--- Entries provided Enclosed Below ---

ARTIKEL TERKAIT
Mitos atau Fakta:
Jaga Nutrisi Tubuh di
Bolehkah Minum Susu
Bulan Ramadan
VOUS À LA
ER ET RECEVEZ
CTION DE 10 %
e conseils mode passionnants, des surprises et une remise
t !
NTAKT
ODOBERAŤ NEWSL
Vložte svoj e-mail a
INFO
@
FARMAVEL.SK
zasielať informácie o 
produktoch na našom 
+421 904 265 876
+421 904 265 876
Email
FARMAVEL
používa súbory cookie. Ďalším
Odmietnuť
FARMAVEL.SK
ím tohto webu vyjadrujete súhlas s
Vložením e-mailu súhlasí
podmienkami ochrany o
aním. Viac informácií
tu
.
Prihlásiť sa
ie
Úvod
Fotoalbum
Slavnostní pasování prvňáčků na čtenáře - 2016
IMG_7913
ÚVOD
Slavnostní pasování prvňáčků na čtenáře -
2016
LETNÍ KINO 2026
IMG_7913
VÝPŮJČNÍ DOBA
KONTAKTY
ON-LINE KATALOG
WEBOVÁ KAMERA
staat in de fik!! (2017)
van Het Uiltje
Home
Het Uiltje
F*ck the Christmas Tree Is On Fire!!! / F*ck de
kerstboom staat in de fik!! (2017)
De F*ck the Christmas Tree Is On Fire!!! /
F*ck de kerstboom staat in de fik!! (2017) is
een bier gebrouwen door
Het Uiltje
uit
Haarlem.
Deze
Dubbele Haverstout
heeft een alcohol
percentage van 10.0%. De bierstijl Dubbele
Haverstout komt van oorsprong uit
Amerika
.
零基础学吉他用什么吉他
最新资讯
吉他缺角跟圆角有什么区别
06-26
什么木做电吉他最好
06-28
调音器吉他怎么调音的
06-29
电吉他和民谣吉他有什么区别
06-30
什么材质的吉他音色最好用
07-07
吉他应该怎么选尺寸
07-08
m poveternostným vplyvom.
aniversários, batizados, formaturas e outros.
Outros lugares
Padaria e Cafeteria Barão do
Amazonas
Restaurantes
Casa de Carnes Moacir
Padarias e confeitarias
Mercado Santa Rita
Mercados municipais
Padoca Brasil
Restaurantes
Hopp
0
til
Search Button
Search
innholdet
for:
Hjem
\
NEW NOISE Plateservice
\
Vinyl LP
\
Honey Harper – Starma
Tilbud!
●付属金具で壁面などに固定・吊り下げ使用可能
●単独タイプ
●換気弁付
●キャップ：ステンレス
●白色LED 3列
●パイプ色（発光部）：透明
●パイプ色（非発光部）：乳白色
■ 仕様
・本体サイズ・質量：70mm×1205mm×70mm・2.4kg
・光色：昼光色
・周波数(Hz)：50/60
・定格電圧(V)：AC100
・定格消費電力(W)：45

--- End of Enclosed Entries provided ---

** Instructions to follow **
Your answer should be one number: how many lines in the material above contain the string "Christmas".

** Solution to this problem **
2